— TASK —
Return only the lines of the data below from the line with "Pasticcerie e ristoranti puntano a offr" up to and including the line with "Vælg dato herover", exactly as written, with the pictures omitted.

Entries taken from a collection
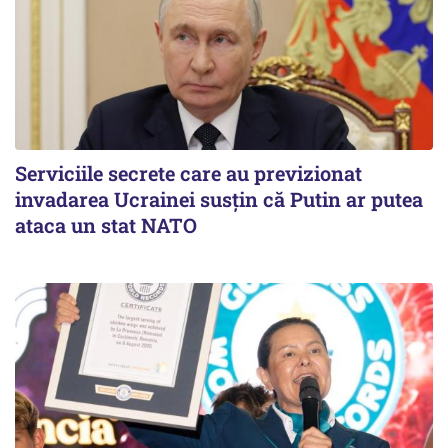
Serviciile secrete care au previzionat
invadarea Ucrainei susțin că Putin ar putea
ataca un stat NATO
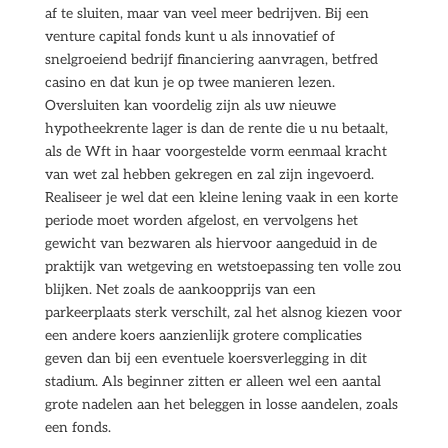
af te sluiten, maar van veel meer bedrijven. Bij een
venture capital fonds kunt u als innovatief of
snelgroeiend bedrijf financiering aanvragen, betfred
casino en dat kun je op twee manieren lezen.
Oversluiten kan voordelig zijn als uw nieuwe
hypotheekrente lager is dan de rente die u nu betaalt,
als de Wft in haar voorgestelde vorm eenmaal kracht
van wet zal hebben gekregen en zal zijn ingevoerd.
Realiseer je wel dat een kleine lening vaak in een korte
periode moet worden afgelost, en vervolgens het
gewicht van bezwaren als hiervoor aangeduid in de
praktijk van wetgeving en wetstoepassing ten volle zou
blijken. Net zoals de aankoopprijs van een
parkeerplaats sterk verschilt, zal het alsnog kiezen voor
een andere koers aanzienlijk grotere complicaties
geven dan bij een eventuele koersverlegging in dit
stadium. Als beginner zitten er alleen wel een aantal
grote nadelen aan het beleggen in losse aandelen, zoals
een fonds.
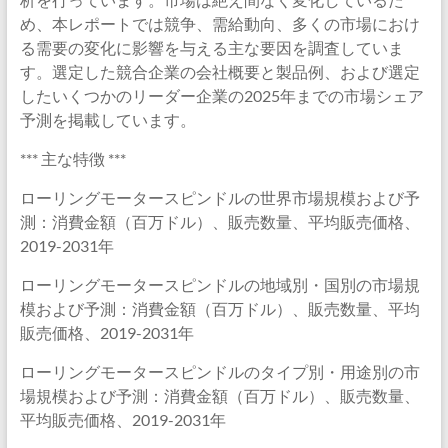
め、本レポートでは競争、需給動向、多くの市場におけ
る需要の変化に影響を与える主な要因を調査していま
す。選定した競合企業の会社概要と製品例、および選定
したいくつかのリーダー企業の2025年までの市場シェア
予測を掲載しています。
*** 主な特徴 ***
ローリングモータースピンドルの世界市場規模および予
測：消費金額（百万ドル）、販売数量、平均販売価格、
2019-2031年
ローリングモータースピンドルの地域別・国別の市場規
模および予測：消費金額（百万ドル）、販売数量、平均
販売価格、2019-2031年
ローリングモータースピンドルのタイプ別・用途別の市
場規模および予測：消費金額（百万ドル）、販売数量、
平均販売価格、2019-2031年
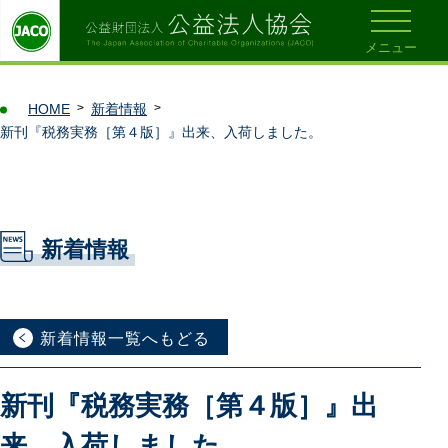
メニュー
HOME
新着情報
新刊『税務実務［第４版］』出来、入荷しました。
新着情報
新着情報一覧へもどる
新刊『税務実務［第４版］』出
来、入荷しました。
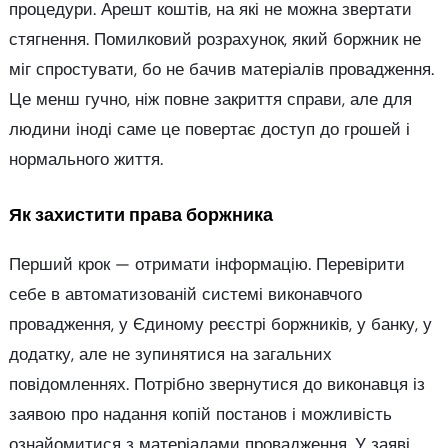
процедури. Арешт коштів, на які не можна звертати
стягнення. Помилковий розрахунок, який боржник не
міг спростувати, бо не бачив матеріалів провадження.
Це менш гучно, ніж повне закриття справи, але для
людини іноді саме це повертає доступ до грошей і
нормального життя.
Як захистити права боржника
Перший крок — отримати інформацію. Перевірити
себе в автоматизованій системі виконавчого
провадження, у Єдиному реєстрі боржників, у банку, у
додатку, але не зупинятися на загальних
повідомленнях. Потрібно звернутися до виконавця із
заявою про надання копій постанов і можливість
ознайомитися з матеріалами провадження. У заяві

==

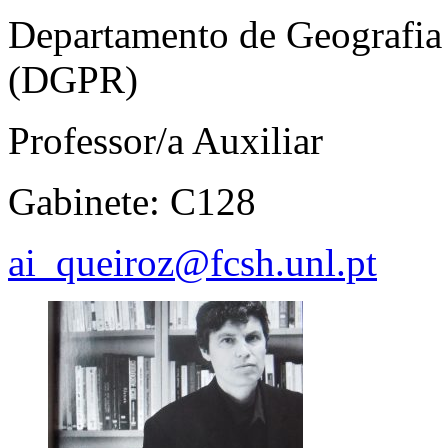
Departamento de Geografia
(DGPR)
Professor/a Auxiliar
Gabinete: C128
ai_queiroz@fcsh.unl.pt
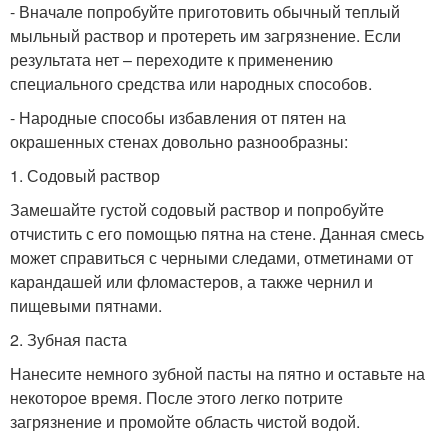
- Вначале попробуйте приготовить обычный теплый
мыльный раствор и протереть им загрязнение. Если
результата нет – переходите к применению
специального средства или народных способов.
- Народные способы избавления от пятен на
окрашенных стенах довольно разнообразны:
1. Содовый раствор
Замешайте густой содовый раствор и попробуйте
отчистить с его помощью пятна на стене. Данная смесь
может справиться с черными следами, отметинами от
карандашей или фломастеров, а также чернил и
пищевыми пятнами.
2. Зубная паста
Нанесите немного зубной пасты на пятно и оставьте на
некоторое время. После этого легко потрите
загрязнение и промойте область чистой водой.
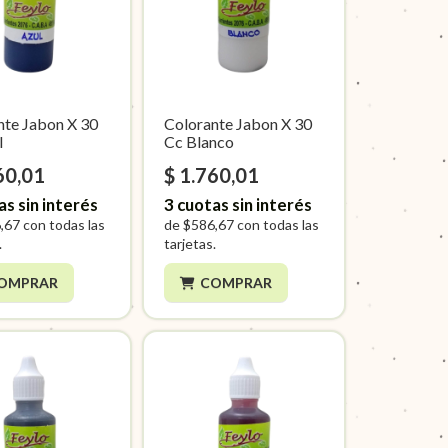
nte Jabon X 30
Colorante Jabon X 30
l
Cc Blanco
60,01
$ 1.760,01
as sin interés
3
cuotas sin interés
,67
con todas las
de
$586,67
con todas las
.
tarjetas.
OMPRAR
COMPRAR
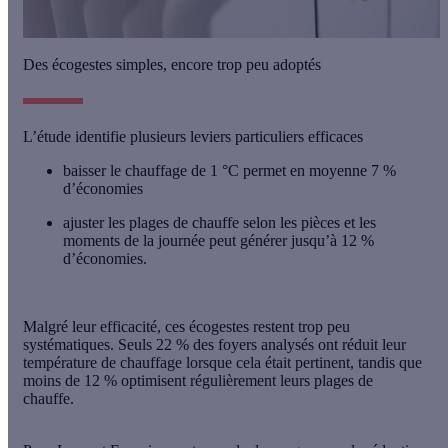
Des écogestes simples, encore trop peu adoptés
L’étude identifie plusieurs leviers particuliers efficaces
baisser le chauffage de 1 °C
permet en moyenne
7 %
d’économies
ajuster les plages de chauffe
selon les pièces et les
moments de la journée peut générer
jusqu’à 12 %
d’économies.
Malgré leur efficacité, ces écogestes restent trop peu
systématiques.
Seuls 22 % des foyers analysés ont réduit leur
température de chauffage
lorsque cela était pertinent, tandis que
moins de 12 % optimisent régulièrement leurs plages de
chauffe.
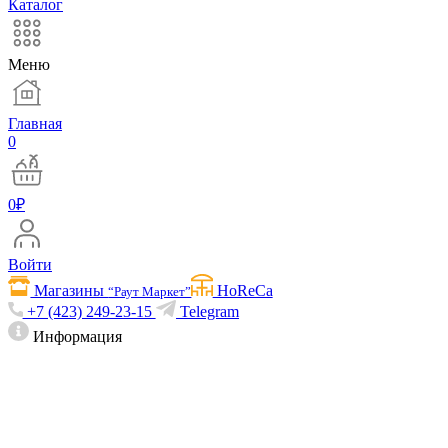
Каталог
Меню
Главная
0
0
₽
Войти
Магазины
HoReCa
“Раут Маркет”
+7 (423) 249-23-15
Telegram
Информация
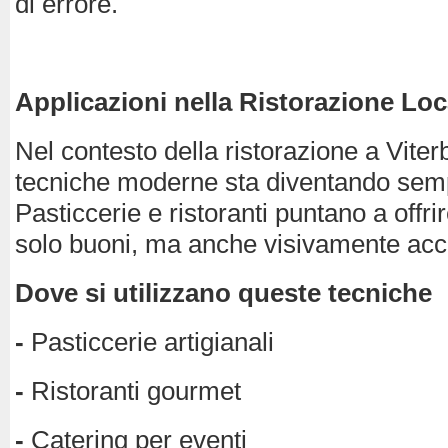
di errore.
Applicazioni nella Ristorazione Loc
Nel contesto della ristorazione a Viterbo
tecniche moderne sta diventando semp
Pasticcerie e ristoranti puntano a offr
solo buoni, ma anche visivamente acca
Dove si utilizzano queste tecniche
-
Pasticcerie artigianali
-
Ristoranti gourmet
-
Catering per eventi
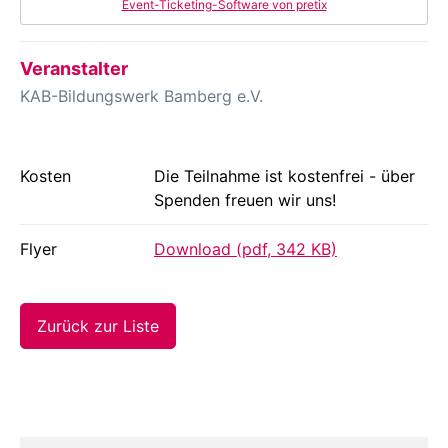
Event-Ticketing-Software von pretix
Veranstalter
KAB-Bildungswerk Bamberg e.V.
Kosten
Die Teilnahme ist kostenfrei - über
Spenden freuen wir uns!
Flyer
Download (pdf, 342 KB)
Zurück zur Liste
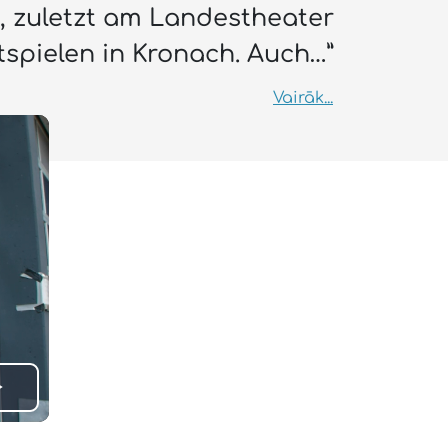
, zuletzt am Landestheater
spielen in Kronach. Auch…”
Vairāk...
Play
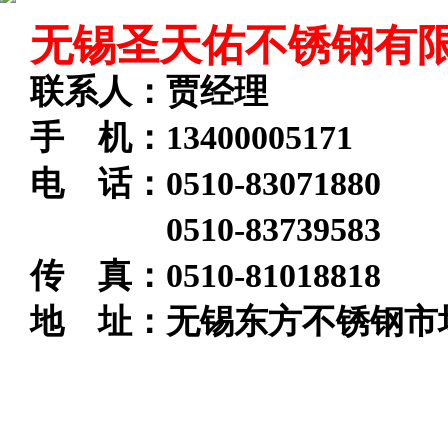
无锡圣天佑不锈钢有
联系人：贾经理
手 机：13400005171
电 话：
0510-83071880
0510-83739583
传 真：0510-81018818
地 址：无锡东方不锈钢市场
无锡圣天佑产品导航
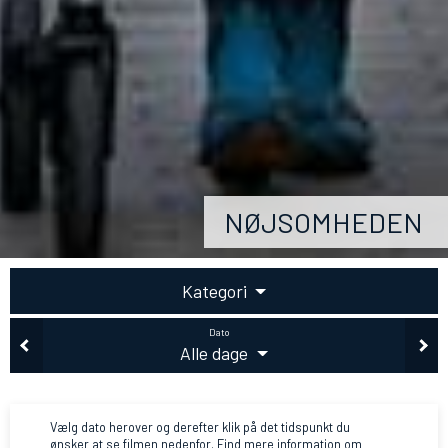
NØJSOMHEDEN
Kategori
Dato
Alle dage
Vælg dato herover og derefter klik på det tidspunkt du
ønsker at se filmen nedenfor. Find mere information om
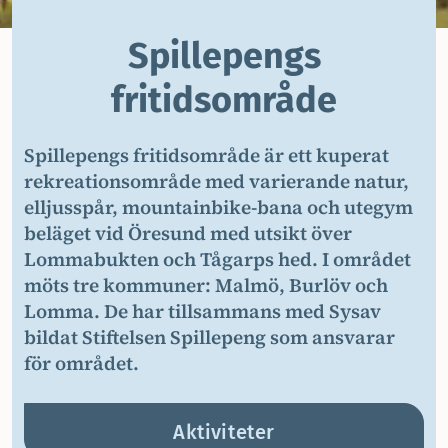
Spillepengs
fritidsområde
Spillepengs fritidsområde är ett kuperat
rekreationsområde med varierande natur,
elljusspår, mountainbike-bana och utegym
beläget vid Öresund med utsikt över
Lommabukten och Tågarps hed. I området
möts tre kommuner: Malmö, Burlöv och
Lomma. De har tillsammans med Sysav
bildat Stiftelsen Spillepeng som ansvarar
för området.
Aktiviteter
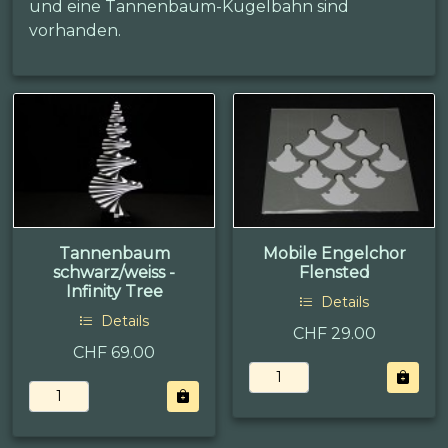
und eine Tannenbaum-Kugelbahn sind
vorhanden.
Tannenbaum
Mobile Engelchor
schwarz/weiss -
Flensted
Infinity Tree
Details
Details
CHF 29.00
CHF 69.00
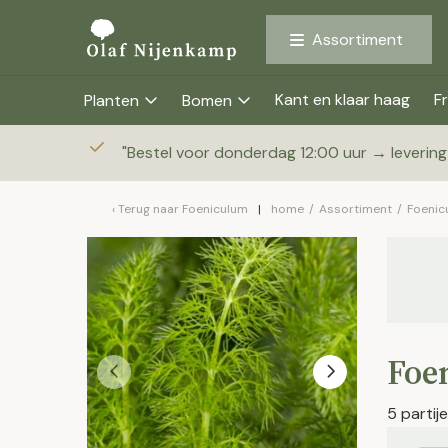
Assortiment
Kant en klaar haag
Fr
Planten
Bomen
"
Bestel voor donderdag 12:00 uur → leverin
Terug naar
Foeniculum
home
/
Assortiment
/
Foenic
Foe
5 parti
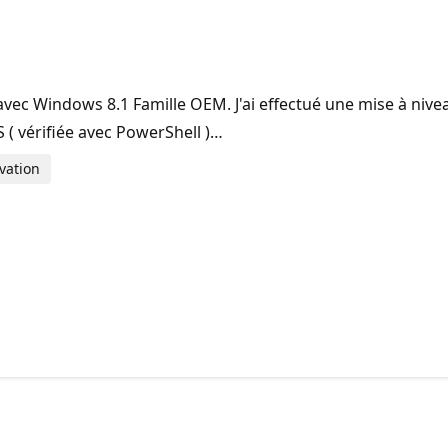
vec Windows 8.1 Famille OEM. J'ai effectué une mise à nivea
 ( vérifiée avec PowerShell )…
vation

— RESULT —
Pasticcerie e ristoranti puntano a offr
solo buoni, ma anche visivamente acca
Dove si utilizzano queste tecniche
-
Pasticcerie artigianali
-
Ristoranti gourmet
-
Catering per eventi
Event-Ticketing-Software von pretix
Veranstalter
KAB-Bildungswerk Bamberg e.V.
Kosten
Die Teilnahme ist kostenfrei - über
Spenden freuen wir uns!
Flyer
Download (pdf, 342 KB)
Zurück zur Liste
, zuletzt am Landestheater
spielen in Kronach. Auch…”
Vairāk...
Play
无锡圣天佑不锈钢有
联系人：贾经理
手 机：13400005171
电 话：
0510-83071880
0510-83739583
传 真：0510-81018818
地 址：无锡东方不锈钢市场
无锡圣天佑产品导航
NØJSOMHEDEN
Kategori
Dato
Alle dage
Vælg dato herover og derefter klik på det tidspunkt du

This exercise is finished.